# Big or Small?



## melo123 (Jan 29, 2010)

I've heard that big in the Spring is better for prespawn/spawn bass but i've also heard that smaller is better what does everyone else think?


----------



## SeanStone (Sep 8, 2010)

In my opinion it depends on how early we are talking. If you were to go out tomorrow I would recomend using something on the small side and fish it slow. In another month it may be a different story, as the water warms up I start to use larger baits and retrieve them a little faster than I would with water temps in the 40's. Thats not to say that there aren't exceptions.


----------



## Pigsticker (Oct 18, 2006)

IMO its more about what size bass ur looking to catch? I always start BIG and hope I have the patience to stick with it all day long. When your fishing partner is beating you 12 to zero but his 5 fish creel is only 6 lbs its tempting to downsize to his lure. Though I've caught big bass on Beatlespins and Little Cleos and other assorted small lures I'm convinced the big girls want to expend as little energy as possible on their meals. So I try and stick with magnum flukes, 10" ribbontail worms, giant sluggos, 3/4 & 1oz jigs, lipless cranks & spinnerbaits, spro frogs, big Zara Spooks, lucky 13's, 8" lizards, big buzzbaits, big Jitterbugs and assorted larger Rapala and other brand cranks. You'll still catch a fair share of peanuts on these lures. 
If ur after numbers just start small always. You'll still get into some pigs on occasion if n right body of water.
Like mentioned I'd dial more into weather & season and try hard to fish appropriate lure, presentation & area.
Think about this though. Before this springs bass eggs hatch the only minnies of any kind around r last years hatch so they're a year old and not small. Once spawn is over the water is warming, metabolism is speeding up and the shallows r full of tiny minnies. Most try and match the hatch and throw their biggest spinnerbait prespawn then downsize it post spawn.
I'm gonna try and stick to these principles this year and not resort to putting on a senko for some action.


----------



## lordofthepunks (Feb 24, 2009)

im a tournament fisherman so im mostly concerned about getting a limit of keepers in the boat before i worry about getting a stud. however, in my experiences, if you find something that is catching keeper size bass consitently, no matter what it is, at some point your going to get a kicker fish more times then not. the only adjustments you might make is a slight depth change. if you find a pattern that is successful (7 to 10 keepers during a short period of time (4 to 6 hours) and its on a small bait, if you stick with it, at some point you will likely get a kicker fish. ive rarely had success in changing the size of my bait mid tournament in order to catch a bigger fish. i have however adjusted the depth at which i was fishing and that has made a difference before.
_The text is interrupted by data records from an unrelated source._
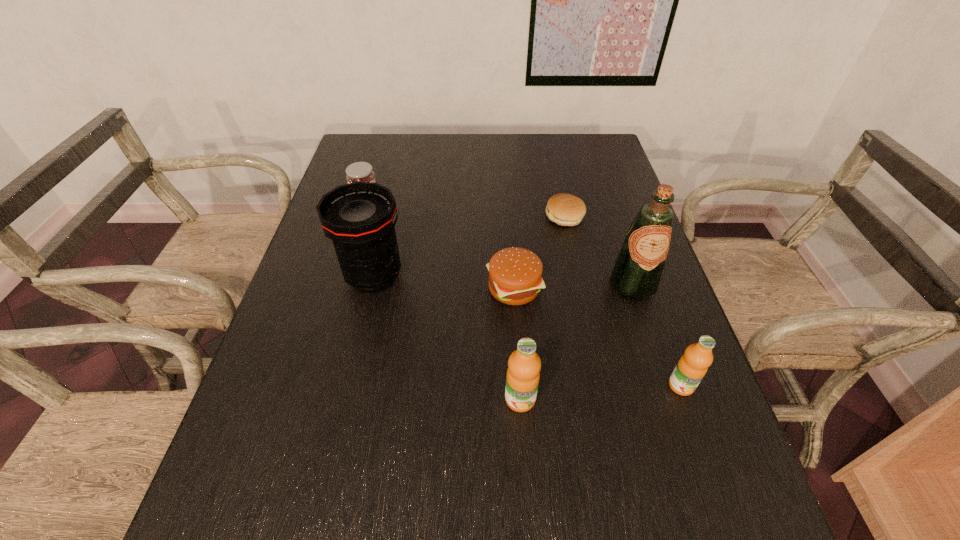 Where is `vacant space that is in between the right orange juice and the tallest object`? The width and height of the screenshot is (960, 540). vacant space that is in between the right orange juice and the tallest object is located at coordinates (657, 335).

The image size is (960, 540). What are the coordinates of `vacant space in between the third shortest object and the hamburger` in the screenshot? It's located at (440, 245).

Locate an element on the screen. Image resolution: width=960 pixels, height=540 pixels. vacant area between the patty and the telephoto lens is located at coordinates (469, 247).

What are the coordinates of `vacant area that lies between the third shortest object and the shortest object` in the screenshot? It's located at (466, 208).

What are the coordinates of `free space between the fifth shortest object and the fourth tallest object` in the screenshot? It's located at (601, 392).

Find the location of a particular element. The image size is (960, 540). object that is the fourth closest to the third shortest object is located at coordinates (636, 274).

Image resolution: width=960 pixels, height=540 pixels. I want to click on the fifth closest object to the jam, so click(523, 374). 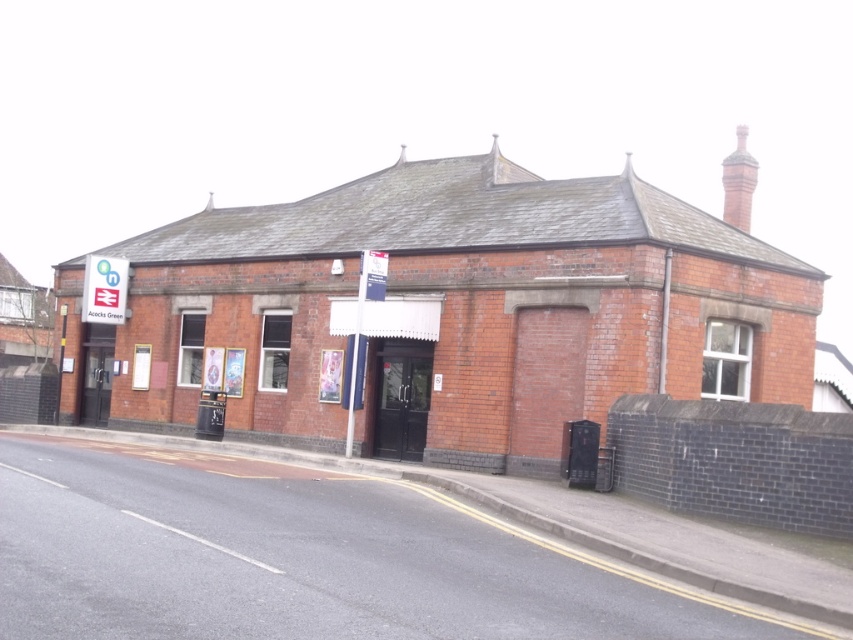 Is white plastic sign at center to the left of white plastic sign at upper left from the viewer's perspective?

No, white plastic sign at center is not to the left of white plastic sign at upper left.

How distant is white plastic sign at center from white plastic sign at upper left?

white plastic sign at center and white plastic sign at upper left are 10.18 meters apart from each other.

This screenshot has height=640, width=853. In order to click on white plastic sign at center in this screenshot , I will do `click(361, 336)`.

Locate an element on the screen. The image size is (853, 640). white plastic sign at center is located at coordinates (361, 336). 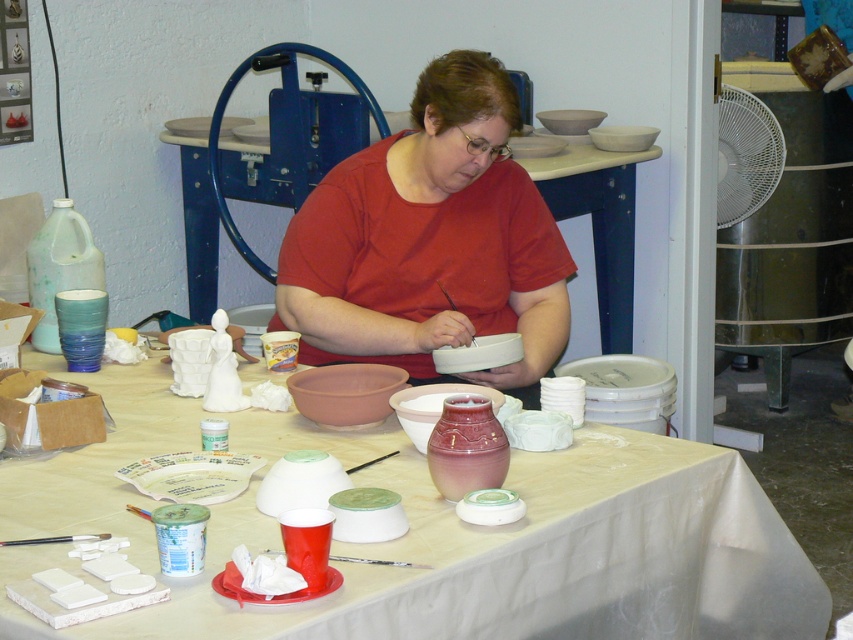 Does white matte table at center come behind matte pink ceramic vase at center?

No, it is in front of matte pink ceramic vase at center.

Between white matte table at center and matte pink ceramic vase at center, which one has more height?

With more height is white matte table at center.

At what (x,y) coordinates should I click in order to perform the action: click on white matte table at center. Please return your answer as a coordinate pair (x, y). This screenshot has height=640, width=853. Looking at the image, I should click on (436, 536).

Which of these two, matte pink ceramic vase at center or matte blue bowl at left, stands taller?

With more height is matte blue bowl at left.

Who is more distant from viewer, (453, 456) or (61, 346)?

Point (61, 346)

Find the location of `matte pink ceramic vase at center`. matte pink ceramic vase at center is located at coordinates (466, 448).

Between white matte table at center and matte blue bowl at left, which one appears on the right side from the viewer's perspective?

white matte table at center is more to the right.

Can you confirm if white matte table at center is positioned below matte blue bowl at left?

Yes.

Which is behind, point (434, 502) or point (57, 323)?

The point (57, 323) is behind.

Identify the location of white matte table at center. (436, 536). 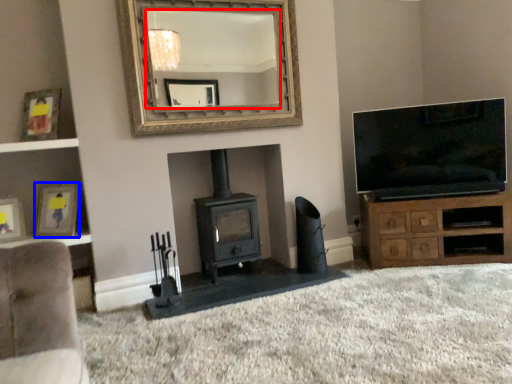 Question: Which object is further to the camera taking this photo, mirror (highlighted by a red box) or picture frame (highlighted by a blue box)?

Choices:
 (A) mirror
 (B) picture frame

Answer: (B) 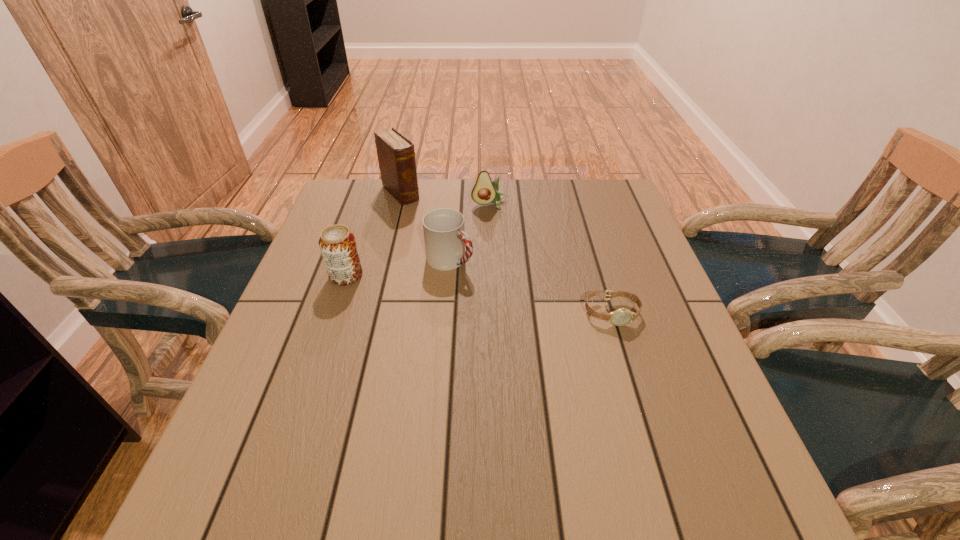 The image size is (960, 540). What are the coordinates of `beer can` in the screenshot? It's located at (337, 243).

What are the coordinates of `the rightmost object` in the screenshot? It's located at (620, 317).

This screenshot has width=960, height=540. I want to click on the nearest object, so click(x=620, y=317).

What are the coordinates of `the tallest object` in the screenshot? It's located at (396, 156).

Find the location of `cup`. cup is located at coordinates (445, 239).

Find the location of `avocado`. avocado is located at coordinates (484, 191).

At what (x,y) coordinates should I click in order to perform the action: click on vacant space located 0.110m on the right of the beer can. Please return your answer as a coordinate pair (x, y). This screenshot has width=960, height=540. Looking at the image, I should click on (407, 276).

Where is `free space located on the face of the rightmost object`? The height and width of the screenshot is (540, 960). free space located on the face of the rightmost object is located at coordinates (635, 390).

Locate an element on the screen. The image size is (960, 540). free region located on the spine side of the diary is located at coordinates (475, 266).

The image size is (960, 540). I want to click on vacant space situated 0.140m on the spine side of the diary, so click(x=433, y=226). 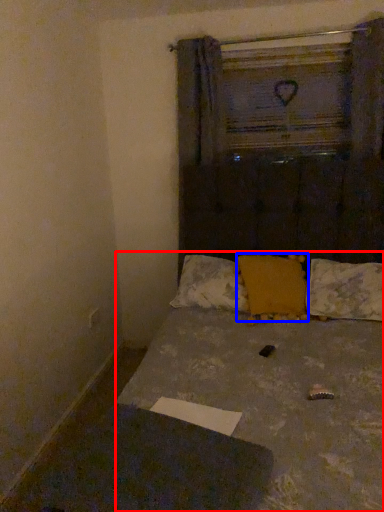 Question: Which point is closer to the camera, bed (highlighted by a red box) or pillow (highlighted by a blue box)?

Choices:
 (A) bed
 (B) pillow

Answer: (A) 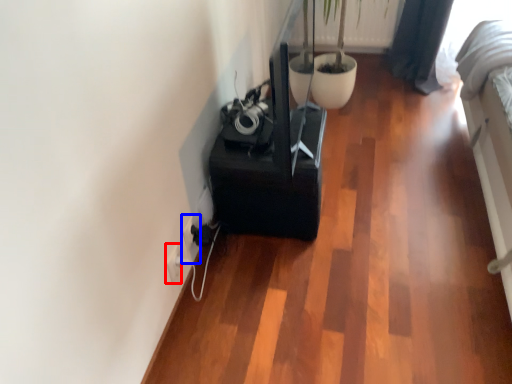 Question: Among these objects, which one is farthest to the camera, electric outlet (highlighted by a red box) or electric outlet (highlighted by a blue box)?

Choices:
 (A) electric outlet
 (B) electric outlet

Answer: (B) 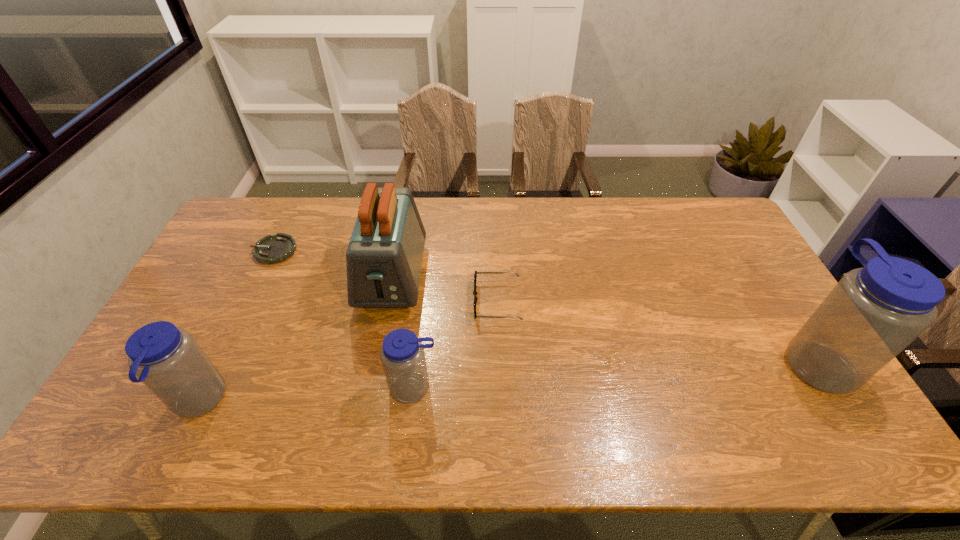 Locate an element on the screen. This screenshot has width=960, height=540. the leftmost water bottle is located at coordinates (167, 359).

Locate an element on the screen. the second tallest water bottle is located at coordinates (167, 359).

Image resolution: width=960 pixels, height=540 pixels. Find the location of `the third shortest object`. the third shortest object is located at coordinates (402, 355).

I want to click on the second water bottle from left to right, so click(402, 355).

Identify the location of the rightmost water bottle. The height and width of the screenshot is (540, 960). (873, 313).

Locate an element on the screen. The image size is (960, 540). the tallest water bottle is located at coordinates (873, 313).

Where is `ashtray`? Image resolution: width=960 pixels, height=540 pixels. ashtray is located at coordinates (271, 249).

This screenshot has width=960, height=540. Find the location of `toaster`. toaster is located at coordinates (384, 257).

At what (x,y) coordinates should I click in order to perform the action: click on the second object from right to left. Please return your answer as a coordinate pair (x, y). Looking at the image, I should click on (476, 272).

Where is `spectacles`? spectacles is located at coordinates (476, 272). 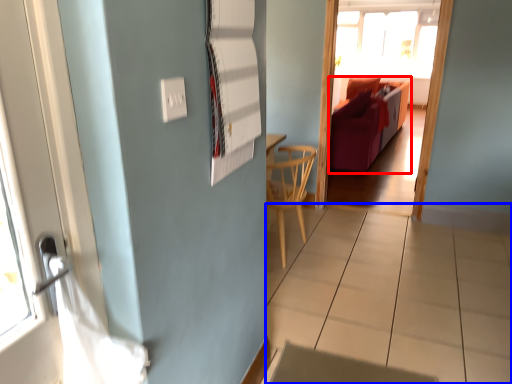 Question: Which of the following is the closest to the observer, furniture (highlighted by a red box) or tile (highlighted by a blue box)?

in a tournament last year, my partner and i caught 15 keepers, all 1 to 1.5 lbs. it was getting close to the end of the day and we knew we needed a kicker to give us a chance to win, we went to a spot that we had caught most of our fish and we simply backed off the bank a tad, we caught 2 3lbers in 30 minutes and won the tournament by .5lb.

just remember, that all ive said is really in reference to ohio, it can be difficult to get a successful pattern going in ohio, you dont want to abandon it because your catching 1lbers, sometimes the pattern of 1lbers is the right pattern. its a different ball game in other areas of the country.


----------



## V-MAX200 (Oct 16, 2007)

melo123 said:


> I've heard that big in the Spring is better for prespawn/spawn bass but i've also heard that smaller is better what does everyone else think?


Try both and let the fish tell you what they want.


----------



## skycruiser (Aug 7, 2009)

I've been out 4 or 5 times this year and right now small and slow seems to be key. can't go wrong with an 1/8 or 1/4 jig head with a twister tail and fish it slow or slow roll it. They aren't in the mood much to chase. It's important to note that this is just been small ponds because the water levels are too damn high at most of my spots right now


----------



## Rod Hawg (Jan 13, 2011)

I just go out with big slow moving baits and go from there. Works for me. Just whatever you do. At this time of the year in March you need a slow moving presentation. I wouldn't recommend you going out with Topwater(duh) but I would try to use a Whacky Rig( what I use) this time of the year. Just give it a bunch of slow pumps and jerks. Let it sink for around 15-45sec and then jerk a little bit.


----------



## Tokugawa (Apr 29, 2008)

Match the hatch. Most forage is larger after surviving the winter. After the spawn, when there are fry around, then smaller lures are closer to the forage size. Later in fall, the forage is a bit bigger again.


----------